→ Task instructions: Search through the entries for the word "bracciale" and copy every line that has it.

Saved entries

• • • • •

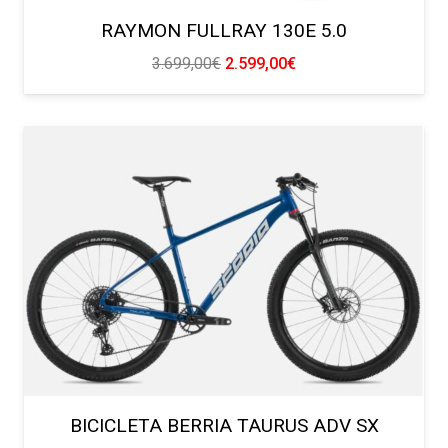
RAYMON FULLRAY 130E 5.0
El
El
3.699,00
€
2.599,00
€
precio
precio
original
actual
era:
es:
3.699,00€.
2.599,00€.
BICICLETA BERRIA TAURUS ADV SX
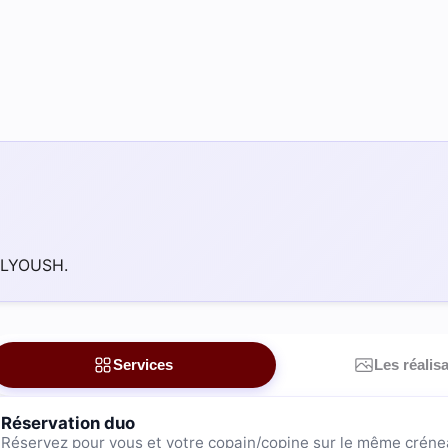
ÉLYOUSH.
Services
Les réalis
Réservation duo
Réservez pour vous et votre copain/copine sur le même créne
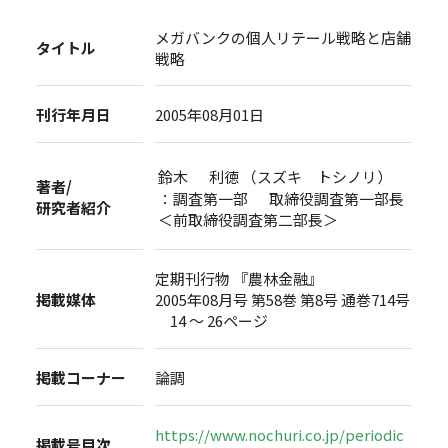
メガバンクの個人リテール戦略と店舗
タイトル
戦略
刊行年月日
2005年08月01日
鈴木 利徳 （スズキ トシノリ）
著者/
：調査第一部 取締役調査第一部長
研究者紹介
＜前取締役調査第二部長＞
定期刊行物 『農林金融』
掲載媒体
2005年08月号 第58巻 第8号 通巻714号
14 ～ 26ページ
掲載コーナー
論調
https://www.nochuri.co.jp/periodic
掲載号目次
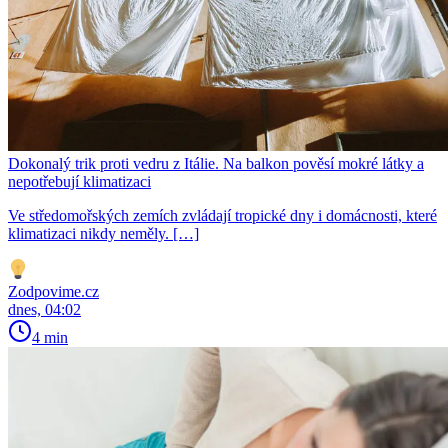
Dokonalý trik proti vedru z Itálie. Na balkon pověsí mokré látky a
nepotřebují klimatizaci
Ve středomořských zemích zvládají tropické dny i domácnosti, které
klimatizaci nikdy neměly. […]
Zodpovime.cz
dnes, 04:02
4 min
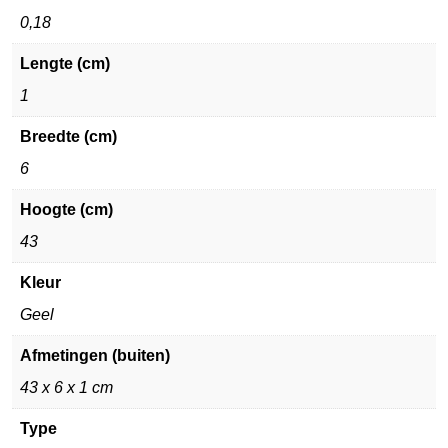
0,18
Lengte (cm)
1
Breedte (cm)
6
Hoogte (cm)
43
Kleur
Geel
Afmetingen (buiten)
43 x 6 x 1 cm
Type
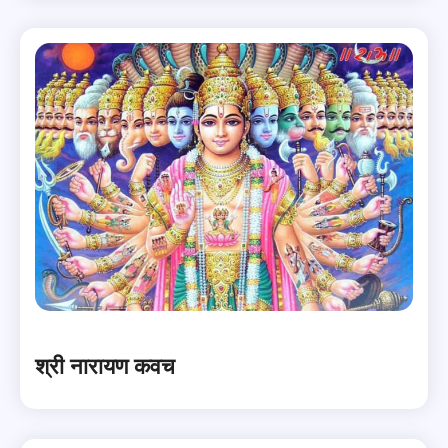
श्री नारायण कवच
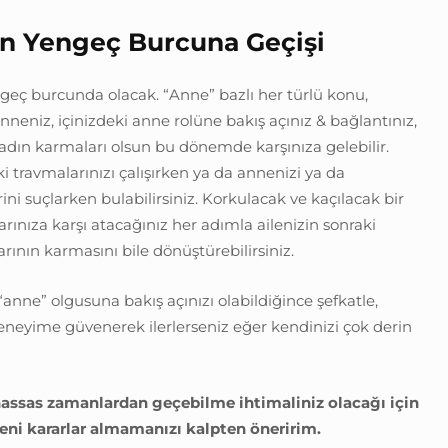
’ın Yengeç Burcuna Geçişi
eç burcunda olacak. “Anne” bazlı her türlü konu,
nneniz, içinizdeki anne rolüne bakış açınız & bağlantınız,
kadın karmaları olsun bu dönemde karşınıza gelebilir.
 travmalarınızı çalışırken ya da annenizi ya da
ini suçlarken bulabilirsiniz. Korkulacak ve kaçılacak bir
rınıza karşı atacağınız her adımla ailenizin sonraki
rının karmasını bile dönüştürebilirsiniz.
“anne” olgusuna bakış açınızı olabildiğince şefkatle,
yime güvenerek ilerlerseniz eğer kendinizi çok derin
 hassas zamanlardan geçebilme ihtimaliniz olacağı için
yeni kararlar almamanızı kalpten öneririm.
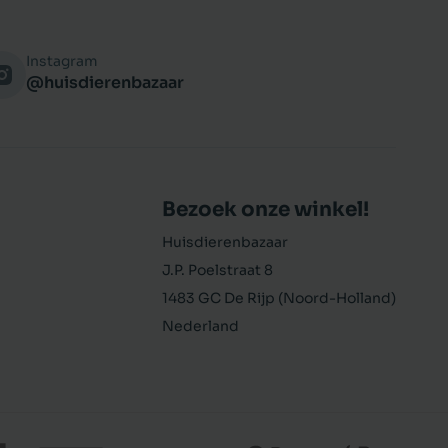
Instagram
@huisdierenbazaar
Bezoek onze winkel!
Huisdierenbazaar
J.P. Poelstraat 8
1483 GC De Rijp (Noord-Holland)
Nederland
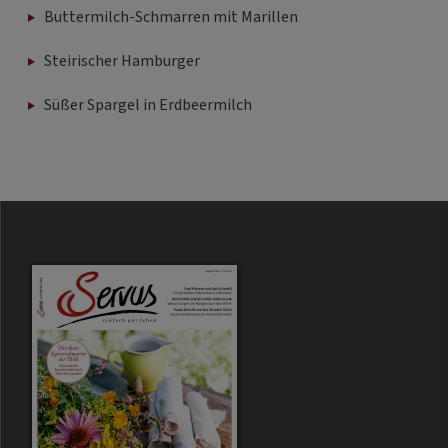
Buttermilch-Schmarren mit Marillen
Steirischer Hamburger
Süßer Spargel in Erdbeermilch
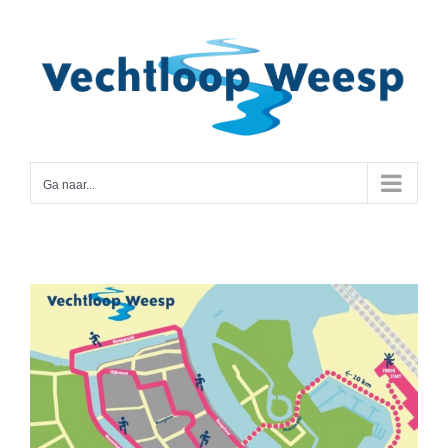
Ga
naar
inhoud
Ga naar...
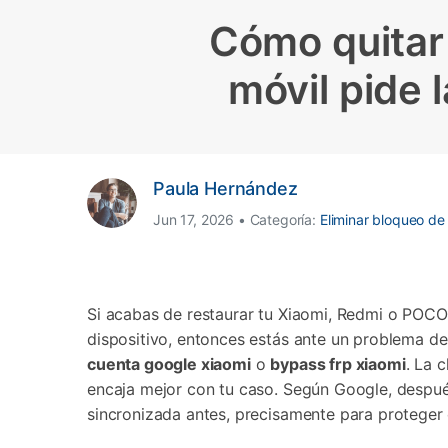
Transferir datos iPhone
Res
Reparación 
Cómo quitar
Transferir datos Samsung
Res
Comienza online ahora
Pruébalo Gratis
Transferir datos Huawei
Res
Solucionar erro
Transferir WhatsApp Business
Día
móvil pide 
Comienza online ahora
Paula Hernández
Comienza online ahora
Comienza online ahora
Jun 17, 2026 • Categoría:
Eliminar bloqueo de
Si acabas de restaurar tu Xiaomi, Redmi o POCO y
dispositivo, entonces estás ante un problema d
cuenta google xiaomi
o
bypass frp xiaomi
. La 
encaja mejor con tu caso. Según Google, despué
sincronizada antes, precisamente para proteger 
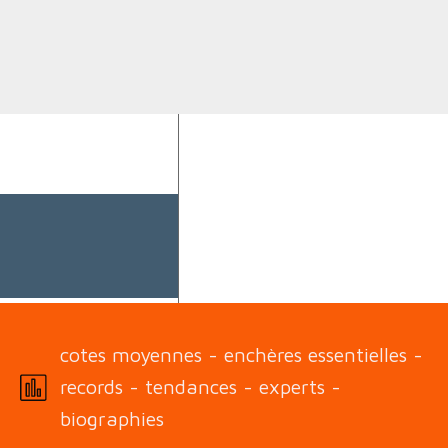
cotes moyennes - enchères essentielles -
records - tendances - experts -
biographies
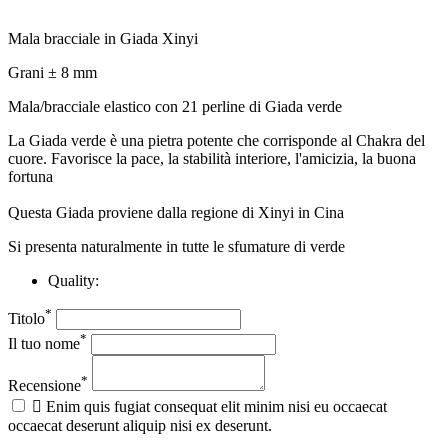
Mala bracciale in Giada Xinyi
Grani ± 8 mm
Mala/bracciale elastico con 21 perline di Giada verde
La Giada verde è una pietra potente che corrisponde al Chakra del
cuore. Favorisce la pace, la stabilità interiore, l'amicizia, la buona
fortuna
Questa Giada proviene dalla regione di Xinyi in Cina
Si presenta naturalmente in tutte le sfumature di verde
Quality:
*
Titolo
*
Il tuo nome
*
Recensione

Enim quis fugiat consequat elit minim nisi eu occaecat
occaecat deserunt aliquip nisi ex deserunt.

• • • • •

→ Answer box:
Mala bracciale in Giada Xinyi
Mala/bracciale elastico con 21 perline di Giada verde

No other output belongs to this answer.